Al pasar un tiempo prudencial, la dueña de
la pensión llamó al trabajo y ahí también le dijeron que no se había
reintegrado. Al mes, dado que no tenía noticias y tampoco dirección de
parientes, levantó su cuarto, que por otra parte él lo pagaba mes adelantado,
limpió bien el cuarto y lo puso en alquiler.
¡Qué pena!, pensó, era un buen
pensionista, cumplidor, tranquilo y sobre todo de confianza.
¿Qué le habrá pasado?
Una tarde gris y maltrecha,
chorreando tristezas
por las paredes blancas.
Tarde de soledad y pereza,
sin ganas de amigos
ni de caminar por calles desiertas.
Tardes lánguidas,
sin mañanas
que precedieron diáfanas.
Libro en el regazo,
música y ausencia,
deseando cambiar mi imagen.
La tristeza la barre tu presencia,
al abandonar tu ausencia
abrigándome en cálido abrazo."
Tengo que contarles de un cambio, esta vez, el cuento no lo tipee yo, esta vez, fue tipeado originalmente por mi abuelo y me lo paso por email el otro día. No es loco? 85 años tiene, es un genio.

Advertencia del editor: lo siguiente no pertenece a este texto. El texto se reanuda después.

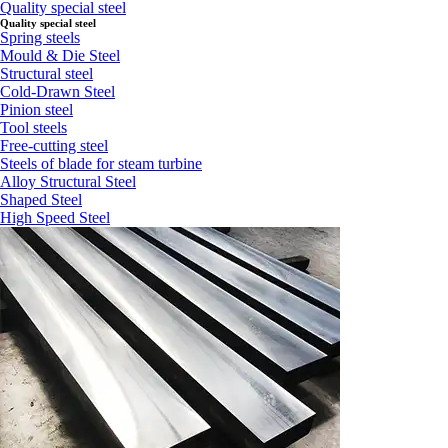
Quality special steel
Quality special steel
Spring steels
Mould & Die Steel
Structural steel
Cold-Drawn Steel
Pinion steel
Tool steels
Free-cutting steel
Steels of blade for steam turbine
Alloy Structural Steel
Shaped Steel
High Speed Steel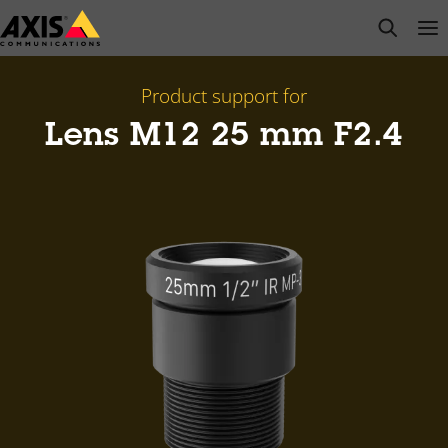
Skip
open s
Op
Clo
to
main
content
Product support for
Lens M12 25 mm F2.4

Hace mucho que no escribía, tengo que retomar este lindo habito.
Con respecto al cuento, me considero participe del mismo, así sea un 0,1%. Un día por el año 2008, no se a quien habían llevado de urgencia a la guardia del Sanatorio San José (que oh casualidad, hoy vivo a la vuelta) por ende paso mi abuelo cirujano para ver como estaba (¿mi tío?), así que tuve la suerte de verlo y charlar con él. Me contó su ultima invención, un cuento sobre un buzón...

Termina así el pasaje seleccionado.